=== Section Start ===

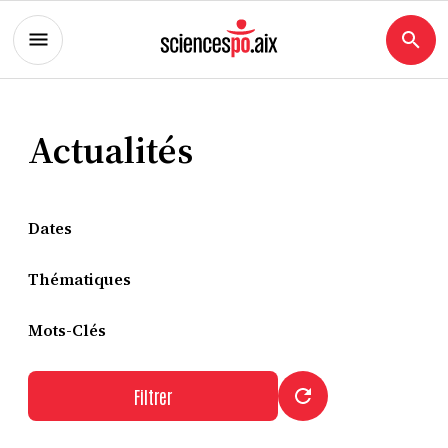
Actualités
Dates
Thématiques
Mots-Clés
Filtrer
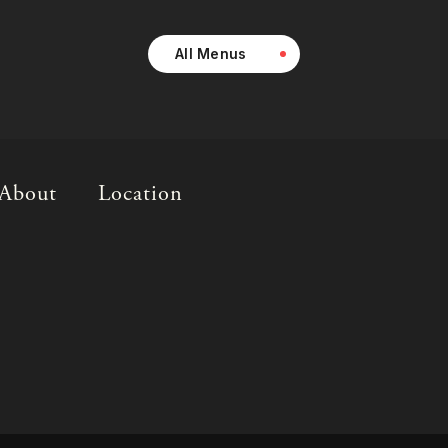
All Menus
About
Location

=== Section End ===

• Required work: Copy these entries precisely and drop any picture.

• Exercise response:
Actualités
Dates
Thématiques
Mots-Clés
Filtrer
All Menus
About
Location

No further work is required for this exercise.